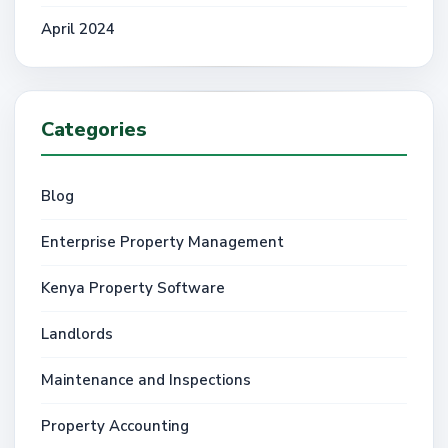
April 2024
Categories
Blog
Enterprise Property Management
Kenya Property Software
Landlords
Maintenance and Inspections
Property Accounting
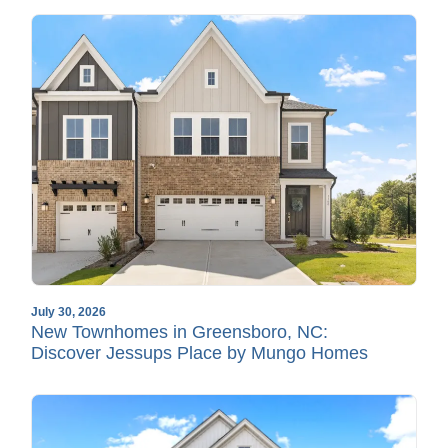
July 30, 2026
New Townhomes in Greensboro, NC:
Discover Jessups Place by Mungo Homes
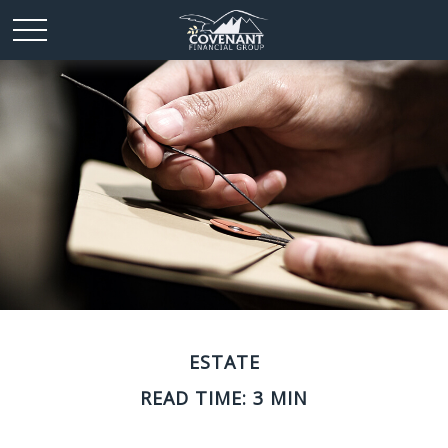
ESTATE
READ TIME: 3 MIN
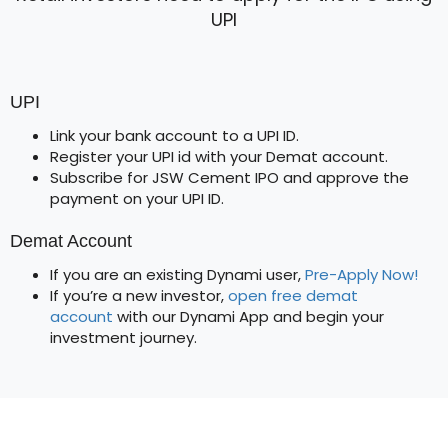
UPI
UPI
Link your bank account to a UPI ID.
Register your UPI id with your Demat account.
Subscribe for JSW Cement IPO and approve the
payment on your UPI ID.
Demat Account
If you are an existing Dynami user,
Pre-Apply Now!
If you’re a new investor,
open free demat
account
with our Dynami App and begin your
investment journey.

· · · · · · ·

Copy every record exactly as written, leaving out the pictures.

April 2024
Categories
Blog
Enterprise Property Management
Kenya Property Software
Landlords
Maintenance and Inspections
Property Accounting
July 30, 2026
New Townhomes in Greensboro, NC:
Discover Jessups Place by Mungo Homes
ESTATE
READ TIME: 3 MIN
UPI
UPI
Link your bank account to a UPI ID.
Register your UPI id with your Demat account.
Subscribe for JSW Cement IPO and approve the
payment on your UPI ID.
Demat Account
If you are an existing Dynami user,
Pre-Apply Now!
If you’re a new investor,
open free demat
account
with our Dynami App and begin your
investment journey.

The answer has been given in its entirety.